▸ **SOURCE DATA**:
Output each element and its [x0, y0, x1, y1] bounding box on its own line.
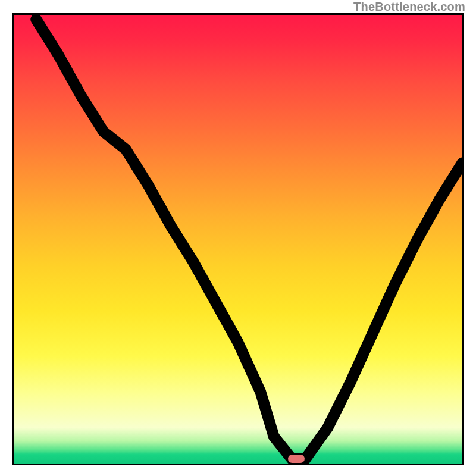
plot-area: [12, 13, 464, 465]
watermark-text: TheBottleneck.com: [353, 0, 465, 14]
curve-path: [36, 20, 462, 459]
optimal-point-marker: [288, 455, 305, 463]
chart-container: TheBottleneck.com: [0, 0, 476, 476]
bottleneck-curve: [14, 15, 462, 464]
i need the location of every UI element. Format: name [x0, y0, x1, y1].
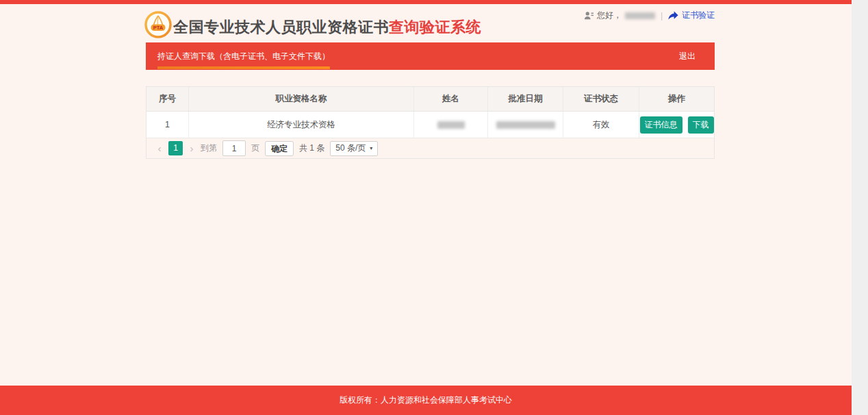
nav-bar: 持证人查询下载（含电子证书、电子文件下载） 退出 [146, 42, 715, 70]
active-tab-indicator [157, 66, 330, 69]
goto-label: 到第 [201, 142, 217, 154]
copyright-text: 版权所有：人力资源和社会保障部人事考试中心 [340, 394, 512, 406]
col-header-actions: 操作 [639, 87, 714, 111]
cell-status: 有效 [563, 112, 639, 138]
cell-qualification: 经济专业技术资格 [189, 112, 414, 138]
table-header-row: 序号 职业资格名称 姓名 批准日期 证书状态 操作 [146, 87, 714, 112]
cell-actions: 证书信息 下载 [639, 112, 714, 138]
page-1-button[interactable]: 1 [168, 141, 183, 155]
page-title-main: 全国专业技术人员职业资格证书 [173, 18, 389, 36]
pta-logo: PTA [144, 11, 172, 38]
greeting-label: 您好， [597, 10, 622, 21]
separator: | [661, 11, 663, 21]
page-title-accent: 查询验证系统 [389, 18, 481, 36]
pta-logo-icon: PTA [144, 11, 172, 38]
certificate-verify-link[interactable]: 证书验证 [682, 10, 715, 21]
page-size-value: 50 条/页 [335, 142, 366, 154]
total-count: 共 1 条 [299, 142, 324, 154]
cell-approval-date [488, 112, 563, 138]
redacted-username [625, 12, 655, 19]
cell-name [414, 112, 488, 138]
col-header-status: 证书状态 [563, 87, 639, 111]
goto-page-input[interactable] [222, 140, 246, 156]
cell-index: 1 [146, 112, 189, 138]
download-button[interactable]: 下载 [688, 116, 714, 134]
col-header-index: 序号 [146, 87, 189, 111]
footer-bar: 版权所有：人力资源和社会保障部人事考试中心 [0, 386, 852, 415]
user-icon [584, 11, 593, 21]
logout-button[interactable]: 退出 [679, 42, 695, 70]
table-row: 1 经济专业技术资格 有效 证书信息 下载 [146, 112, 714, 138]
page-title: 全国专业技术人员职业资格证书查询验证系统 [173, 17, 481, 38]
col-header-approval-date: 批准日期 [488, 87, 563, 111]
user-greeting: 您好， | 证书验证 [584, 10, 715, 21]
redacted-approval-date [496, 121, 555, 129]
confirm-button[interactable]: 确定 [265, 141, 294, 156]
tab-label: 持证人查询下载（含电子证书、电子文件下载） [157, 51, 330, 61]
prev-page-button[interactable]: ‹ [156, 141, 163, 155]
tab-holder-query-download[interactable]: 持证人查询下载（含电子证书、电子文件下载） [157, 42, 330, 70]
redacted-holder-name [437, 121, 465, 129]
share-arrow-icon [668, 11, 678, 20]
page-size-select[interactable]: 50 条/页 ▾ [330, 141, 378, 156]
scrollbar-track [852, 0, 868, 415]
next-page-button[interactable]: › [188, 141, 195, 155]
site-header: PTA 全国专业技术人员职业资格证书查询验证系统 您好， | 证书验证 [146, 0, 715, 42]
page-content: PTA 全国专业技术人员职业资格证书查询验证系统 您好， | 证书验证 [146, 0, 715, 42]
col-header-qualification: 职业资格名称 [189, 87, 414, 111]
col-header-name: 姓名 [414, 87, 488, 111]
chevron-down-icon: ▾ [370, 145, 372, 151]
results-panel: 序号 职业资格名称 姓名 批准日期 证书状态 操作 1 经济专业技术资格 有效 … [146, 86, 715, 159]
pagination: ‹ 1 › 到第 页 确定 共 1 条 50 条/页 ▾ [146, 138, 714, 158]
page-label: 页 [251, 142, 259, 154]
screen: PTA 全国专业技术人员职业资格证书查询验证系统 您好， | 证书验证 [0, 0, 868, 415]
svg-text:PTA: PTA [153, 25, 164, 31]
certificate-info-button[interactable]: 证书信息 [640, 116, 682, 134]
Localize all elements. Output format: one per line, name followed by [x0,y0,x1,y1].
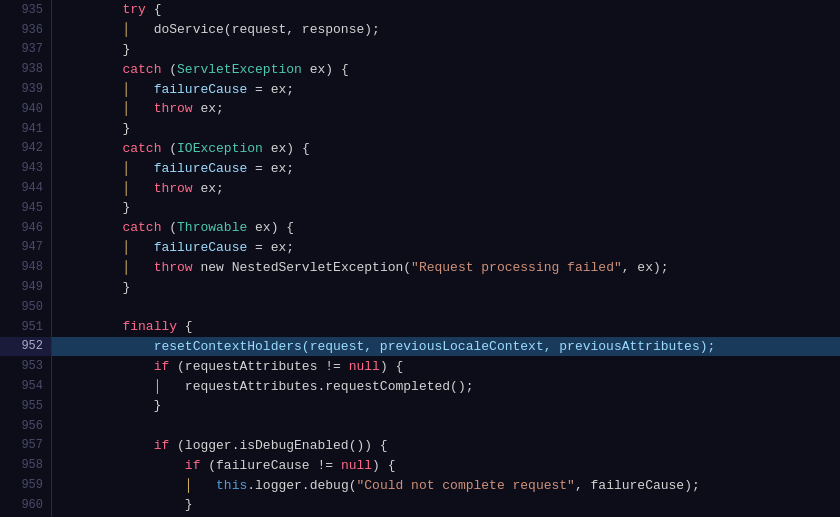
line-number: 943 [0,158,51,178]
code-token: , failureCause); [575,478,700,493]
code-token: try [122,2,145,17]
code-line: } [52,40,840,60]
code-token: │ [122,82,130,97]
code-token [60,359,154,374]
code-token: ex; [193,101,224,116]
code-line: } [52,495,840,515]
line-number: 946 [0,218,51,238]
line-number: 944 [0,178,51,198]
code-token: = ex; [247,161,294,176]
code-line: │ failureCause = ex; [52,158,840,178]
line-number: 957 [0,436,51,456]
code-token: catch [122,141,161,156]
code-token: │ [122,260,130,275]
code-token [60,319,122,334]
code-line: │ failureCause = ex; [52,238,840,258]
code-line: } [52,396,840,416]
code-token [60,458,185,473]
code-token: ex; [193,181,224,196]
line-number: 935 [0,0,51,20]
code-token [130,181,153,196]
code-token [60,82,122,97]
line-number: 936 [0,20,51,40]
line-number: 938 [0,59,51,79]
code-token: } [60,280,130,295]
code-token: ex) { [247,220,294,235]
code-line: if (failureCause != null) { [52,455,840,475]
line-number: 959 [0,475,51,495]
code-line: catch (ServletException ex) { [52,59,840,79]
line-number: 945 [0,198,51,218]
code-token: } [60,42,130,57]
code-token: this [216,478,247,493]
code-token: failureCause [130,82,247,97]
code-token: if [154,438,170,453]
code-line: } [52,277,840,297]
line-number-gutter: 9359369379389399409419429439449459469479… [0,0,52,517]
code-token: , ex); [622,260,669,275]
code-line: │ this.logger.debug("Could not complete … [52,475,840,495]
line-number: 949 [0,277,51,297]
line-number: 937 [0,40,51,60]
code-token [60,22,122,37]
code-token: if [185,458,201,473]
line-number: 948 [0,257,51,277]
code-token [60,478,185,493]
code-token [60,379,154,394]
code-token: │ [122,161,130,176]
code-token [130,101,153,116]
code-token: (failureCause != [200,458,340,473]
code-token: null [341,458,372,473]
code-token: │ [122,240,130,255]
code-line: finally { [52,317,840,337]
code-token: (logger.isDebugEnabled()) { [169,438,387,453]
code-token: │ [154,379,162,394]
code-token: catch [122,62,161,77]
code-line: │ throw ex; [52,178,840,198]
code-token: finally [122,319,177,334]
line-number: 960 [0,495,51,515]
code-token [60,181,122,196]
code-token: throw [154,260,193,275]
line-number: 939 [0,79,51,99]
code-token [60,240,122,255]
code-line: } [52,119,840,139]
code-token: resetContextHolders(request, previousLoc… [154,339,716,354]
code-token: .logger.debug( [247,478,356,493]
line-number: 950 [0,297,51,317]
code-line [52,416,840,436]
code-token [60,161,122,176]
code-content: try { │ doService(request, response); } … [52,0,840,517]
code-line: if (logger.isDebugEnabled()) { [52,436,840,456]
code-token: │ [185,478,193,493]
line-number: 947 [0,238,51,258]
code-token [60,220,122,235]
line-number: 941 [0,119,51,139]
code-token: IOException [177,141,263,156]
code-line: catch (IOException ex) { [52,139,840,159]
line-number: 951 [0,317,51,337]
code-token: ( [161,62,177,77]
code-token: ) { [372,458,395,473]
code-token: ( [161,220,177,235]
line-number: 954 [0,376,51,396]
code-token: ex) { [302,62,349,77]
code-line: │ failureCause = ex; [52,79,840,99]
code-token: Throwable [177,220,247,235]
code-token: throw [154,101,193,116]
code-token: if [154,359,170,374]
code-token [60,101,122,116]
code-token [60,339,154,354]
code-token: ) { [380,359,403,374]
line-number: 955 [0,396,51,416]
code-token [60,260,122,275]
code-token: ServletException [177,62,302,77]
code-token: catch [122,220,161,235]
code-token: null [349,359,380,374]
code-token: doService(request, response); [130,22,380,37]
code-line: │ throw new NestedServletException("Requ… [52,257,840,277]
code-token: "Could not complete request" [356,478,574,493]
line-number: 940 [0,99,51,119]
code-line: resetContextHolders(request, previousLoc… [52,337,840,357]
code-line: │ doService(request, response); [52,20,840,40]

▸ **WHAT NEEDS TO BE DONE**:
Where does "response" appear in the listing? Show every line that has it.

▸ **ANSWER FOR THIS EXERCISE**:
code-content: try { │ doService(request, response); } … [52,0,840,517]
code-token: doService(request, response); [130,22,380,37]
code-line: │ doService(request, response); [52,20,840,40]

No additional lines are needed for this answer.